Currently undergoing extensive renovations it'll look superb when finished. There was a junior school religious class going on when we visited so we tried not to be too disruptive!


We then went the short distance  on to the Mosque of Wazir Khan. We'd been recommended to see this and it didn't disappoint. Dating from the 17 Century (it was set up by Wazir Khan himself who was Shah Jahan's doctor and later the governor of Punjab ) the brightly coloured tile work was stunning. Currently undergoing extensive renovations it'll look superb when finished. There was a junior school religious class going on when we visited so we tried not to be too disruptive!



That evening we returned to the Fort Area with Sajjad, & Vanessa and Helen 2 Chinese girls from the hostel to go the renowned Cooco's Den & Café restaurant there. This coincided with the opening of a "Food Street" in this area, which was being attended  by a Minister's son and  various VIPs, so the security was intense and whist this event had been advertised everywhere getting in was a bit tricky.


There were razor wire barricades and a heavy police presence on the gates and they weren't letting anyone in without special invites -even loads of increasingly irate  media men who were amassing. At one point it got a bit scary  as we were trapped between the police and the media with the wire all around us  but eventually we did get in. Then we had a problem as they wouldn't let Sajjad   in ..but after a bit of quick talking we were all in …whew ..nothing's easy here!



The fort area looked stunning lit up at night. Coocos is located on the edge of Heera Mandi Lahore's red light area. It is housed in a beautifully restored haveli which was the childhood home of a man who became  one of Pakistan's premier artists Iqbal Hussain. Iqbal's grandmother, mother and sister were all nautch or dancing girls. Descended from the original fort courtesans and once famed for their singing and dancing these ladies  now have no way of living but prostitution.


 Iqbal was a street kid running with gangs before by chance he ended up at Art School and developed a specialization in drawing the people and streets he  grew up in. Though his work had a struggle for acceptance in conservative Pakistan he has now developed a following here and abroad and his paintings sell for over $10,000.

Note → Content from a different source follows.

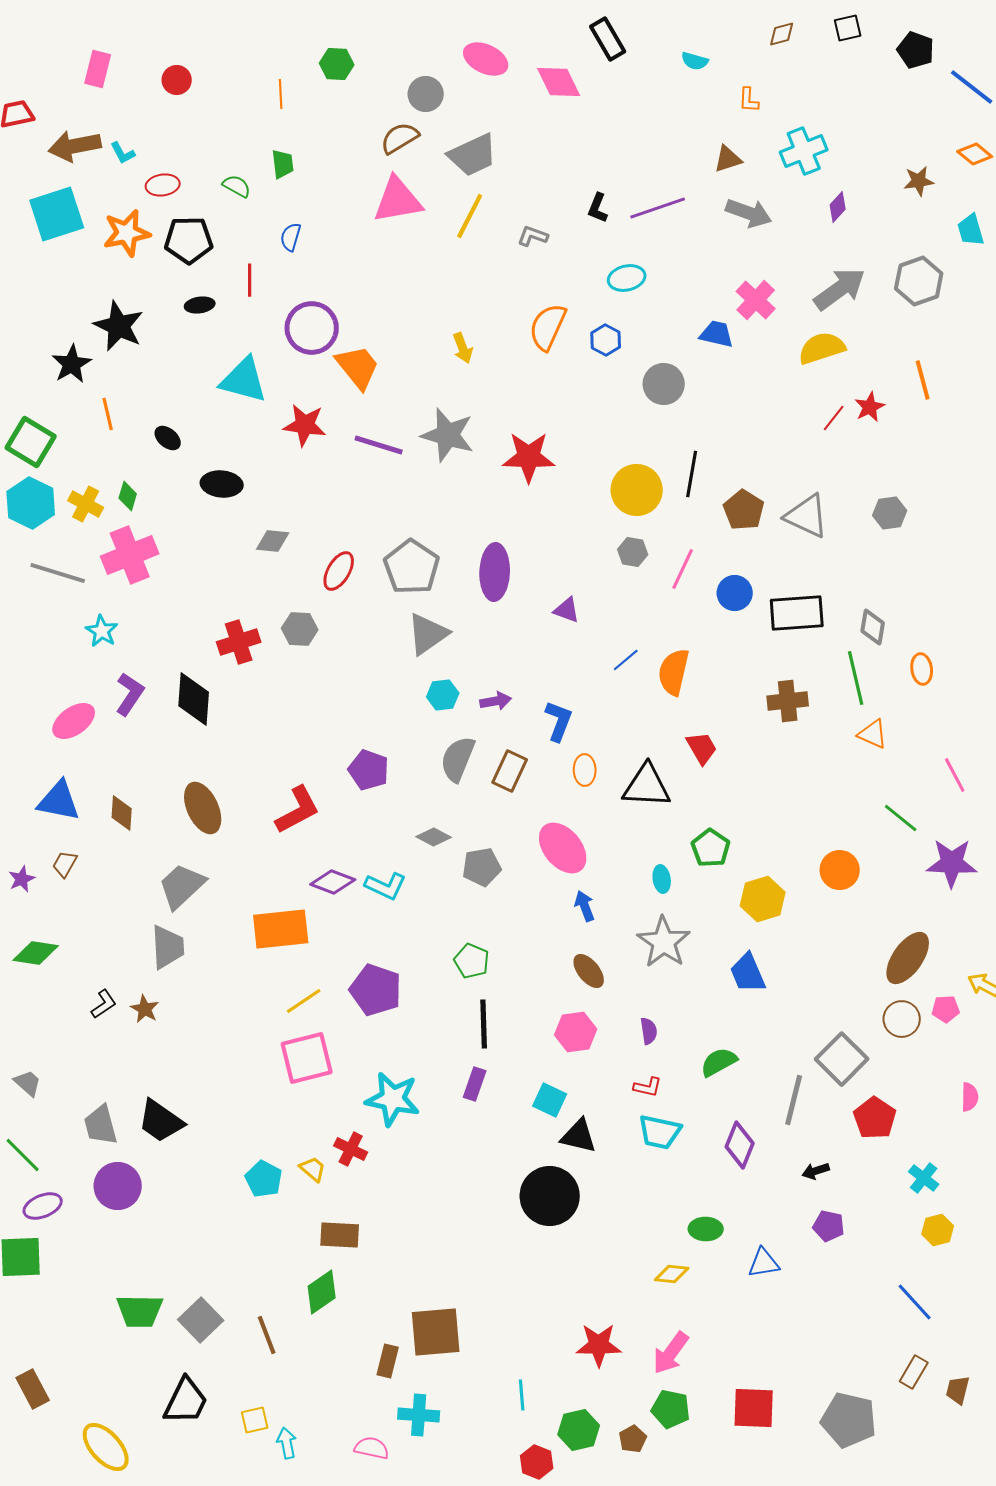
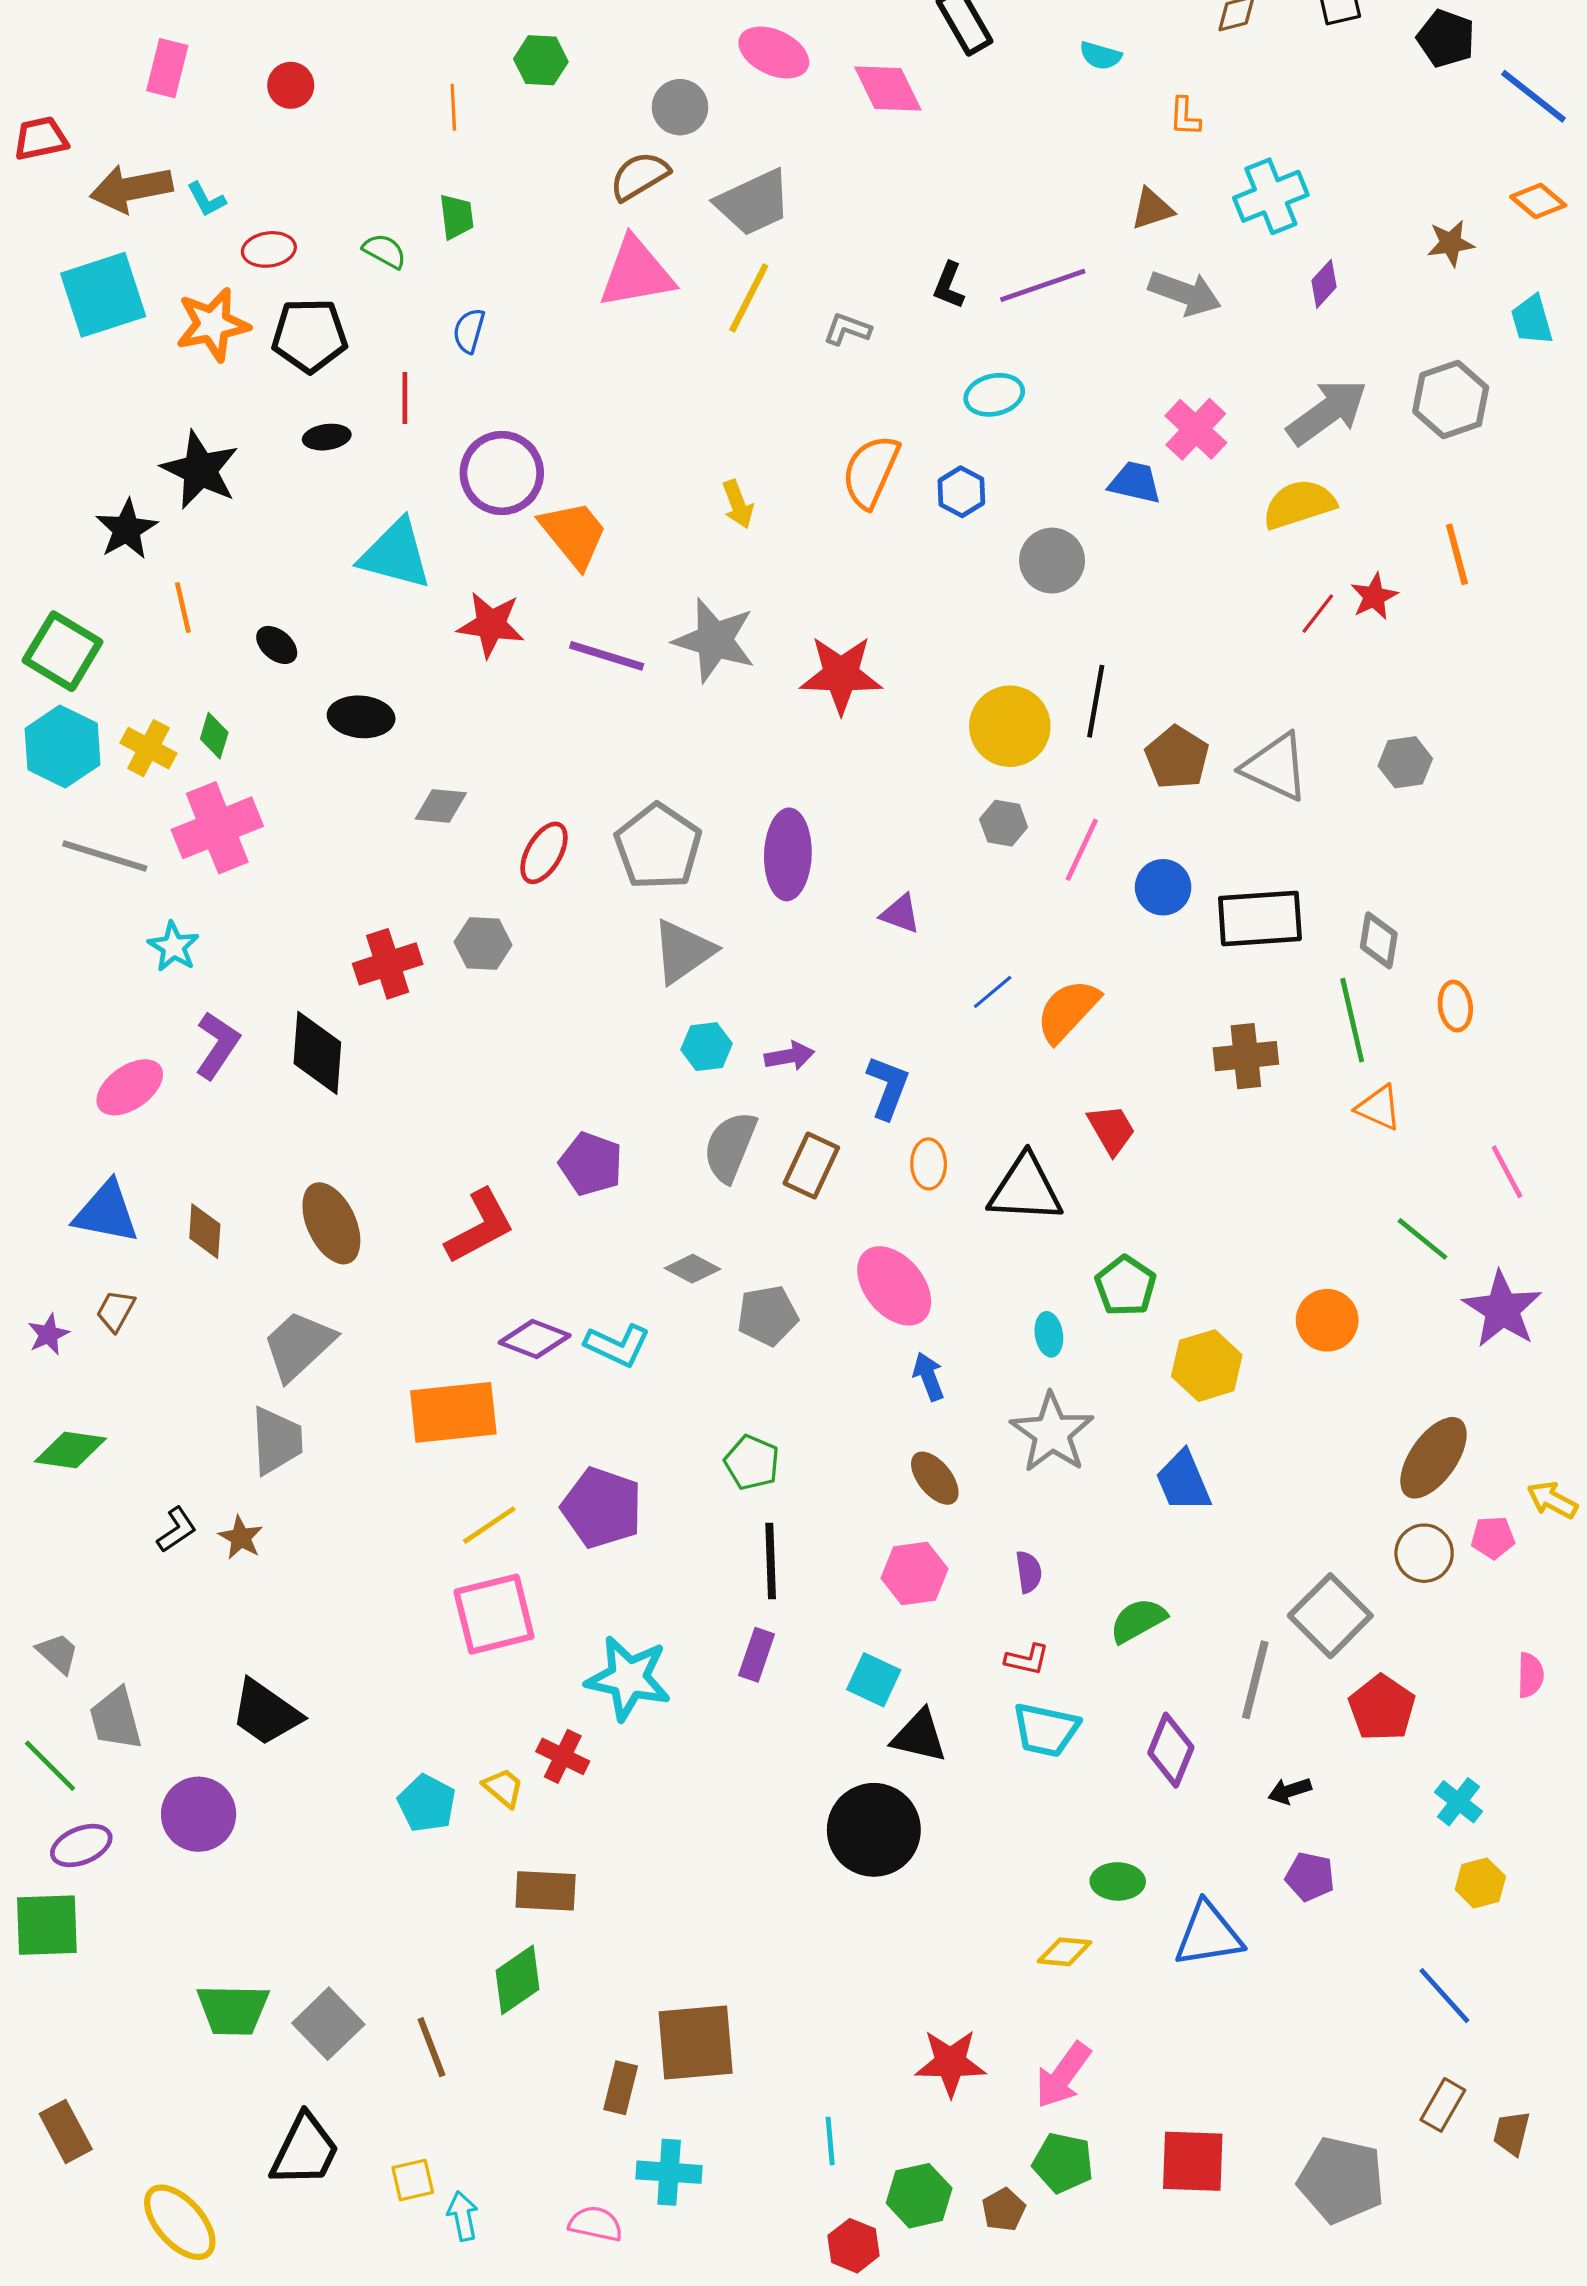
orange semicircle: (674, 672) -> (1068, 1011), turned 30
purple star: (952, 863) -> (1502, 1309), turned 30
gray trapezoid: (101, 1125) -> (116, 1719), moved
blue triangle: (764, 1263) -> (1208, 1935), size x1.4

The Haveli was beautifully decorated and you could see his studio too. The food also was good, and it was amazing to eat with such a view -down over the Badshahi Mosque to one side, and over the traditional singers to the other. Gorgeous location and I loved Iqbal's artwork.  


Maybe after all this excitement (!!) the next day  I went down with a shocking cold so as I write on Wednesday 25th January I am resting up and using the intermittent internet to update the website. As we've had a further problem with the car's alternator which means its starting is unreliable Andrew has headed off to Toyota. Actually we tried to go yesterday but got turned back as we had to go near a Cantonment or Army area and we didn't have our passports. Today with his passport Andrew still has issues. Our visas have a stamp next to them saying "you are advised not to enter any Cantonment prohibited or restricted area without prior permission of the Ministry of Interior or the Home Department."  This seems to be a standard thing for all tourist visas and we didn't take a lot of notice of it but the police have apparently (he phoned) still not let him through to Toyota's workshop by the obvious route via the Cantonment area. This means that he has to drive all-round the houses to get there ..hopefully he'll find it and get the car sorted. All being well -if the car and I are both fit and healthy- we head towards Islamabad, Pakistan's capital city tomorrow.


Update 26th January 2012: Happy Australia Day! The car is now fighting fit (there was a problem with the new alternator not being compatible with the car's ancient computer but all sorted now) and I'm also on the mend.  We're off to the post office today and heading to Islamabad tomorrow.


BIG CONGRATUATIONS! To Juliet and Jeff our Belgian overlander friends (www.bearoundtheworld.be) who, now back in Belgium,  gave birth (well Juliet mainly) to their first child a little girl Zia just a week ago. We'll have to detour via Belgium when we do finally get to Europe!